Tuesday, August 07, 2012

Protons: Metformin

I'll just stick this post up to get it out of the way. I was going to go on to acute uncoupling next but the link from O Numnos in the last post comments is too good not to post about. It goes some way to tying weight gain in to LACK of superoxide, so brings the thread of insulin as a "satiety" hormone and this thread on weight gain as a failure to generate superoxide in adipocytes (good and bad) together. Might take more than one post... The summary of what's coming: Is insulin a satiety hormone? Only in so far as becoming stable-obese limits your hunger. Anyway, here are a few more thoughts on superoxide first.

Metformin is generally considered to be a Good Drug.

Interestingly it is an inhibitor of complex I of the respiratory chain, which is almost certainly its primary site of action. It aborts glycolysis to lactate because pyruvate is not much use to mitochondria with blocked complex I. Acute exposure to metformin in tissue culture generates a ton of superoxide. Just what you would expect to benefit someone with T2DM!

Let's have a look at this rather nice paper.

They are using differentiated 3T3-L1 adipocytes, a strange beast if ever there was one, but "everyone does it".

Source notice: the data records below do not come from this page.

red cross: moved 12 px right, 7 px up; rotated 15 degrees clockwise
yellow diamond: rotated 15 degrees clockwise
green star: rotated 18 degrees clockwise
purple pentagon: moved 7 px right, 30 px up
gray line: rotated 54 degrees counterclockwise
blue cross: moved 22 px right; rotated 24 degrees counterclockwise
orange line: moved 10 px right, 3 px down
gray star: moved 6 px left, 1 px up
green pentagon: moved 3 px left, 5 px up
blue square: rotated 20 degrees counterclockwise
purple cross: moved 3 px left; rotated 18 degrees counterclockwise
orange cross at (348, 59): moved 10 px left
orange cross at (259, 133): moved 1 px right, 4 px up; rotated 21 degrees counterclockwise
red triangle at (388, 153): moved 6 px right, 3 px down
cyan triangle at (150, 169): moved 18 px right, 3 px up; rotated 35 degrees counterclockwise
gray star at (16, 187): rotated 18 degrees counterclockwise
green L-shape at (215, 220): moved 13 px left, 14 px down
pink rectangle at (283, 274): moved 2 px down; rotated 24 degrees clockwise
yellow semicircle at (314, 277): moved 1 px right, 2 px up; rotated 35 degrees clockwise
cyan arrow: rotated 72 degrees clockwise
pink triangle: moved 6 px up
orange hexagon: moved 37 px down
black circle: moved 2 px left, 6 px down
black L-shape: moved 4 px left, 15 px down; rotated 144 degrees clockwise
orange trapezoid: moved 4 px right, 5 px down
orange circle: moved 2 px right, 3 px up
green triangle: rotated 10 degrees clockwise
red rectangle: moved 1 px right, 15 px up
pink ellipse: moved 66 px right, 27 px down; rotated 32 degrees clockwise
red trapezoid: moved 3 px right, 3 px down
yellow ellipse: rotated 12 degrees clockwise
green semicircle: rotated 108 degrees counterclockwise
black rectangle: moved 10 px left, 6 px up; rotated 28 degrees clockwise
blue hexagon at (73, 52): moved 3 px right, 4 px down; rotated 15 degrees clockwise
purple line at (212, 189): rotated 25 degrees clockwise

They are working under room air with 25mmol/l glucose, supplemental pyruvate, glutamine and 1000pmol/l insulin. These cells are being driven, hard, generating NADH which works through complex I. Complex II will be supplying some FADH2 but there is zero beta oxidation, unless the fatty acids in the adipocyte stores are being accessed. With insulin at 1000pmol/l this is not going to be happening.

Here is the effect of metformin on oxygen consumption:



A dose dependent fall, exactly what you would expect when blocking complex I. Here is the effect of 1.0 mmol/l metformin on oxygen consumption with time:



Nice curves! And here is the effect on ECAR, a surrogate for lactate generation, over 24 hours:



Metformin is only a relatively weak inhibitor of complex I, the incidence of life threatening lactic acidosis is very low. Not so for the more effective biguanides, phenformin and buformin. Obviously the latter two are no longer used clinically, there were too many hiccups.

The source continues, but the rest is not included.